Sunday, March 11, 2012

An Accidental Cowboy, Barking Backward

I have always found people with multiple passions more interesting than single- subject obsessives.

I first became aware of Jameson Parker... well, a LONG time ago, when he starred in our generation's finest California TV mystery series Simon and Simon, playing the preppier younger brother and partner in a PI business to Gerald McRaney's Marine veteran and hipster in an uncharacteristically smart show, written with a light touch that never quite forgot the darkness that lurks beneath SoCal's sunny surface.

After the show I heard about his involvement in various projects. Apparently he was a hunter and bird dog man, and knowledgeable about guns -- despite his California antecedents, no surprise, because my friends and I had discovered one of the secret delights of S & S was that everyone used appropriate guns, and handled them as though they used them off-set as well. Somewhere along the line -- I don't remember which happened first -- we discovered we had mutual friends, and collaborated on a couple of radio conversations on, naturally, the virtues of various fine shotguns and other sporting matters.

He then wrote a book, an unusual memoir called An Accidental Cowboy. I suspected that I would like it, but it was better than that; not only a fascinating tale about how an educated urban intellectual (forgive me, JP!) suffered through a shocking incident of violence, and somehow not only recovered his equilibrium but became a working cowboy good enough to earn the respect of lifelong professionals. As a westerner who is not a cowboy, but hangs out with plenty of them, I have some idea of how hard that is. He also revealed himself to be a natural writer -- as he is also an omnivorous and voracious reader this somehow doesn't surprise me either. His unpretentious but serious little book is one of my favorite present-day memoirs.

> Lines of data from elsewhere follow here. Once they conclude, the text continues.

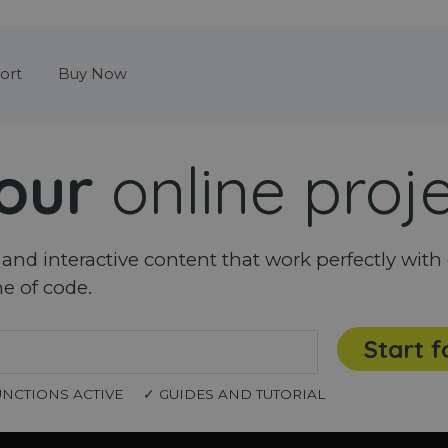
Skip menu
ort
Buy Now
our
online proj
nd interactive content that work perfectly with 
ne of code.
Start f
UNCTIONS ACTIVE
✓ GUIDES AND TUTORIAL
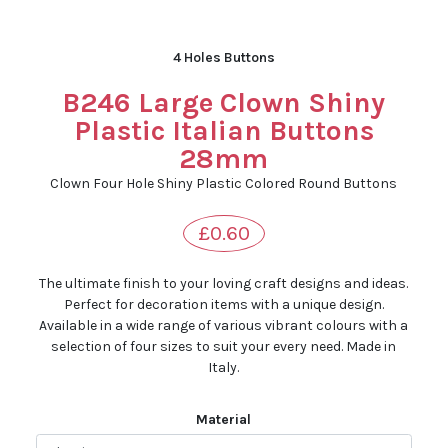
4 Holes Buttons
B246 Large Clown Shiny
Plastic Italian Buttons
28mm
Clown Four Hole Shiny Plastic Colored Round Buttons
£0.60
The ultimate finish to your loving craft designs and ideas.
Perfect for decoration items with a unique design.
Available in a wide range of various vibrant colours with a
selection of four sizes to suit your every need. Made in
Italy.
Material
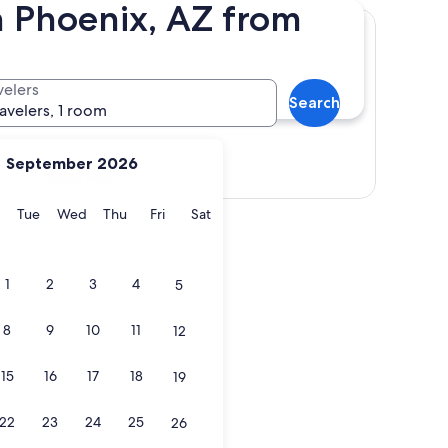
n Phoenix, AZ from
velers
Search
ravelers, 1 room
September 2026
Show map
y
Monday
Tuesday
Wednesday
Thursday
Friday
Saturday
Tue
Wed
Thu
Fri
Sat
1
2
3
4
5
8
9
10
11
12
15
16
17
18
19
22
23
24
25
26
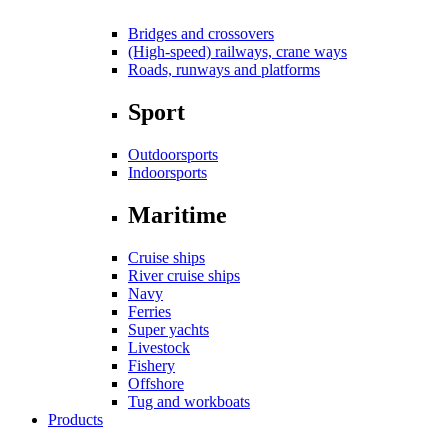
Bridges and crossovers
(High-speed) railways, crane ways
Roads, runways and platforms
Sport
Outdoorsports
Indoorsports
Maritime
Cruise ships
River cruise ships
Navy
Ferries
Super yachts
Livestock
Fishery
Offshore
Tug and workboats
Products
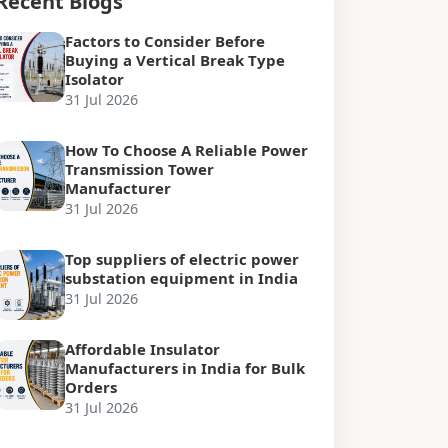
Recent Blogs
Factors to Consider Before
Buying a Vertical Break Type
Isolator
31 Jul 2026
How To Choose A Reliable Power
Transmission Tower
Manufacturer
31 Jul 2026
Top suppliers of electric power
substation equipment in India
31 Jul 2026
Affordable Insulator
Manufacturers in India for Bulk
Orders
31 Jul 2026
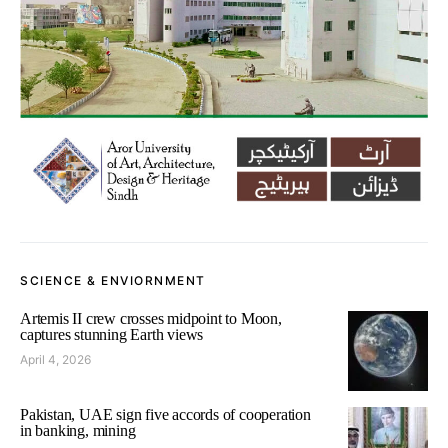
SCIENCE & ENVIORNMENT
Artemis II crew crosses midpoint to Moon,
captures stunning Earth views
April 4, 2026
Pakistan, UAE sign five accords of cooperation
in banking, mining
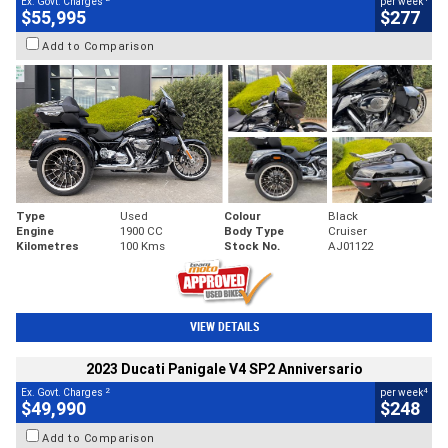
Ex. Govt. Charges
per week
$55,995
$277
Add to Comparison
Type
Used
Colour
Black
Engine
1900 CC
Body Type
Cruiser
Kilometres
100 Kms
Stock No.
AJ01122
VIEW DETAILS
2023 Ducati Panigale V4 SP2 Anniversario
2
4
Ex. Govt. Charges
per week
$49,990
$248
Add to Comparison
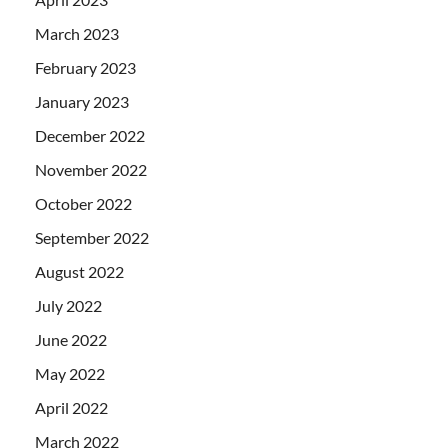
March 2023
February 2023
January 2023
December 2022
November 2022
October 2022
September 2022
August 2022
July 2022
June 2022
May 2022
April 2022
March 2022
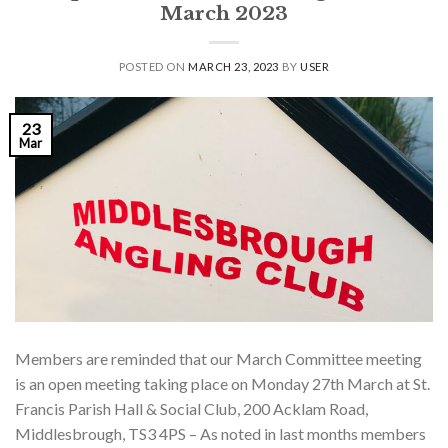
March 2023
POSTED ON
MARCH 23, 2023
BY
USER
23
Mar
Members are reminded that our March Committee meeting
is an open meeting taking place on Monday 27th March at St.
Francis Parish Hall & Social Club, 200 Acklam Road,
Middlesbrough, TS3 4PS – As noted in last months members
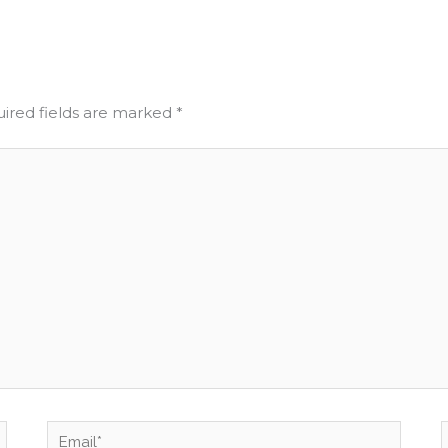
ired fields are marked
*
Email*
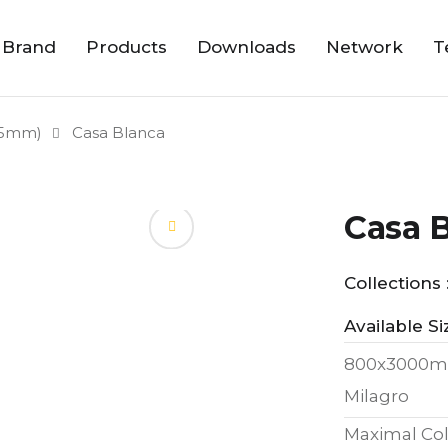
 Brand
Products
Downloads
Network
T
15mm)
Casa Blanca
Casa 
Collections 
Available Si
800x3000m
Milagro
Maximal Col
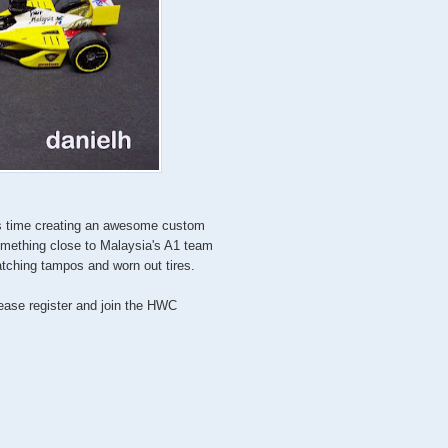
is time creating an awesome custom
omething close to Malaysia's A1 team
tching tampos and worn out tires.
lease register and join the HWC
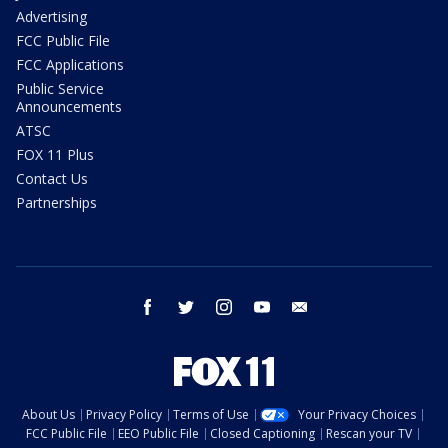
Advertising
FCC Public File
FCC Applications
Public Service
Announcements
ATSC
FOX 11 Plus
Contact Us
Partnerships
facebook
twitter
instagram
youtube
email
About Us
Privacy Policy
Terms of Use
Your Privacy Choices
FCC Public File
EEO Public File
Closed Captioning
Rescan your TV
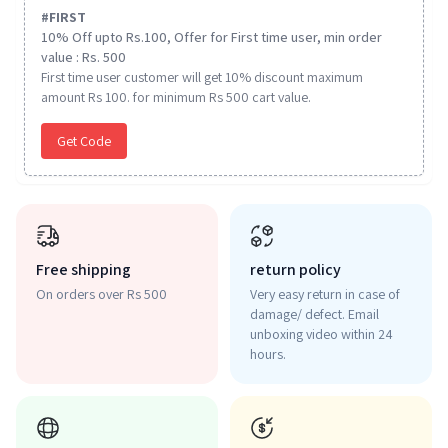
#
FIRST
10% Off upto Rs.100, Offer for First time user, min order
value : Rs. 500
First time user customer will get 10% discount maximum
amount Rs 100. for minimum Rs 500 cart value.
Get Code
Free shipping
return policy
On orders over Rs 500
Very easy return in case of
damage/ defect. Email
unboxing video within 24
hours.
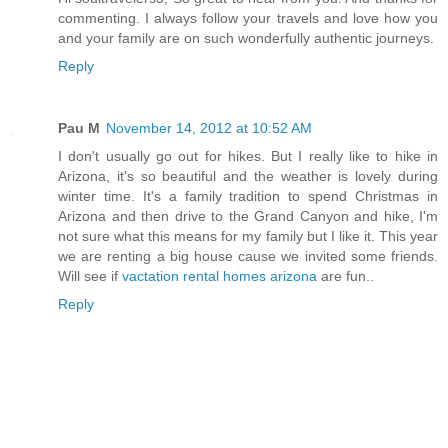
commenting. I always follow your travels and love how you
and your family are on such wonderfully authentic journeys.
Reply
Pau M
November 14, 2012 at 10:52 AM
I don't usually go out for hikes. But I really like to hike in
Arizona, it's so beautiful and the weather is lovely during
winter time. It's a family tradition to spend Christmas in
Arizona and then drive to the Grand Canyon and hike, I'm
not sure what this means for my family but I like it. This year
we are renting a big house cause we invited some friends.
Will see if
vactation rental homes arizona
are fun..
Reply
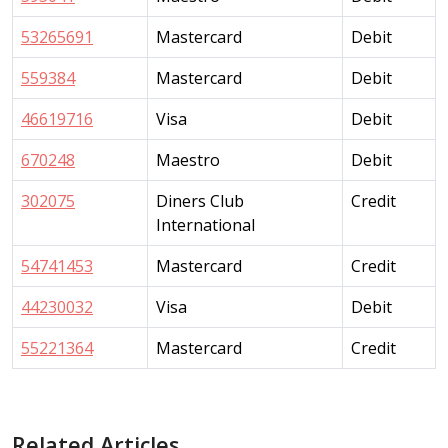
53265691
Mastercard
Debit
559384
Mastercard
Debit
46619716
Visa
Debit
670248
Maestro
Debit
302075
Diners Club
Credit
International
54741453
Mastercard
Credit
44230032
Visa
Debit
55221364
Mastercard
Credit
Related Articles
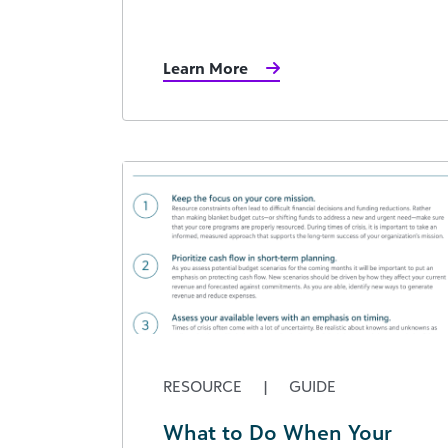
Learn More
RESOURCE
|
GUIDE
What to Do When Your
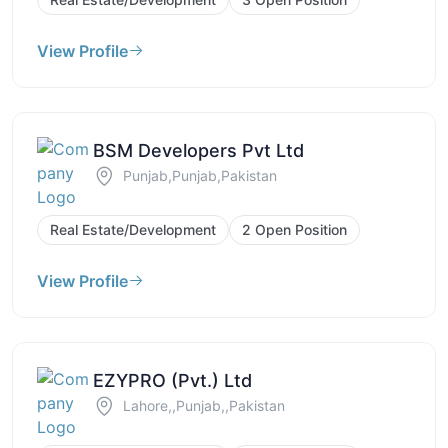
View Profile
BSM Developers Pvt Ltd
Punjab,Punjab,Pakistan
Real Estate/Development
2 Open Position
View Profile
EZYPRO (Pvt.) Ltd
Lahore,,Punjab,,Pakistan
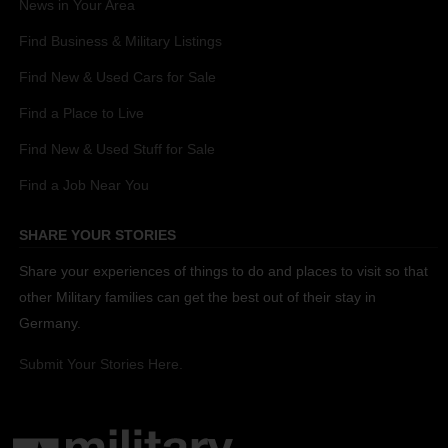
News in Your Area
Find Business & Military Listings
Find New & Used Cars for Sale
Find a Place to Live
Find New & Used Stuff for Sale
Find a Job Near You
SHARE YOUR STORIES
Share your experiences of things to do and places to visit so that
other Military families can get the best out of their stay in
Germany.
Submit Your Stories Here.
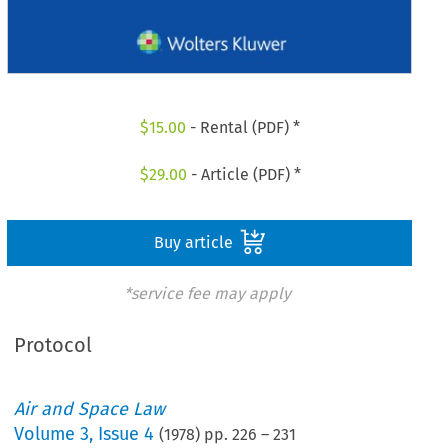
$
15.00
- Rental (PDF) *
$
29.00
- Article (PDF) *
Buy article
*service fee may apply
Protocol
Air and Space Law
Volume
3
,
Issue 4
(
1978
) pp.
226
–
231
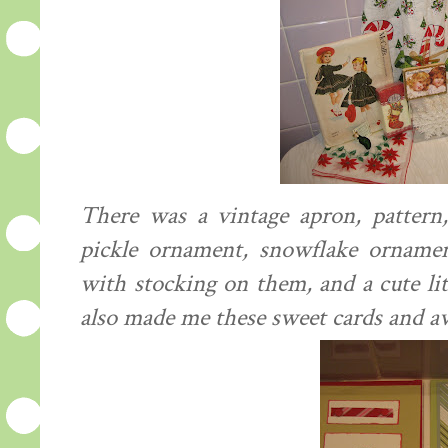
There was a vintage apron, pattern, 
pickle ornament, snowflake ornamen
with stocking on them, and a cute li
also made me these sweet cards and 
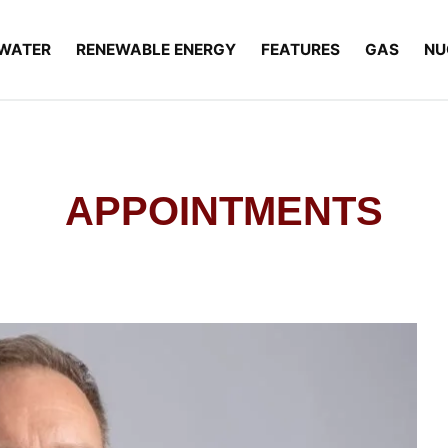
WATER
RENEWABLE ENERGY
FEATURES
GAS
NU
APPOINTMENTS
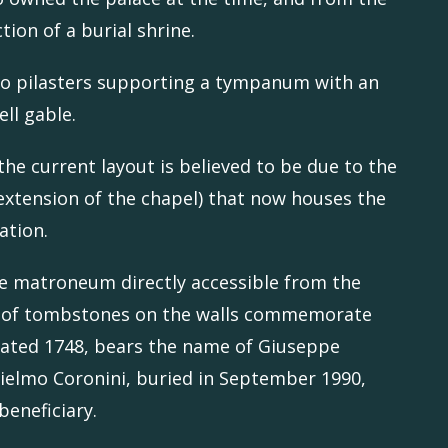
ction of a burial shrine.
wo pilasters supporting a tympanum with an
ell gable.
the current layout is believed to be due to the
n extension of the chapel) that now houses the
ation.
he matroneum directly accessible from the
ies of tombstones on the walls commemorate
, dated 1748, bears the name of Giuseppe
lielmo Coronini, buried in September 1990,
beneficiary.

He hasn't rested on his laurels yet. He has been producing everything from e-books and short stories to editing a book on dead dogs, while hunting and fishing with a passion that can't endear him to his erstwhile Hollywood comrades. He also writes on western and cowboy matters for the new western magazines that often feature my other literate semi-cowboy colleague, songwriter Tom Russell.

Now he has started a website to among other things sell his various books, and a blog, titled Barking Backward. It's only been out a short while, but its mixture of literacy, dark humor, and eclectic subjects will I suspect appeal to any fan of Q. Please check it out. And if you have the slightest interest in why someone with impeccable establishment roots might want to become a cowboy, or if you just like horse work, get yourself a copy of An Accidental Cowboy.

4 comments:

Anonymous said...

Steve, A quick FYI ... the first three seasons of Simon & Simon are available online at the Hulu web site. No cost or apps to download, just have to watch an occasional, brief commerical.

The Black Dogs Love it!

Anonymous said...

It does not suprise me that he has such well rounded, and devloped interest. As the father of a Beloit College grad and a current Beloit freshman, I am well aware of what the "Liberal Arts in Practice" produces. Jameson is a Beloiter also, as well another hero of this blog Roy Chapman Andrews.

Matthew in Missouri

Reid Farmer said...

Does he still live in the Tehachapi area? When we lived there back in the 90s he was one of the occasional "celebrity" sightings we used to have, there, along with the late Jack Palance who also lived in the area

Steve Bodio said...

Matthew-- knew both but hadn't consciously thought of the connection- thanks!

There is also a lot of St John's (and a little MIT) around, plus everything from dropouts like me to Yalies. Q is eclectic-- but it is a nexus of connections and very close "degrees of separation".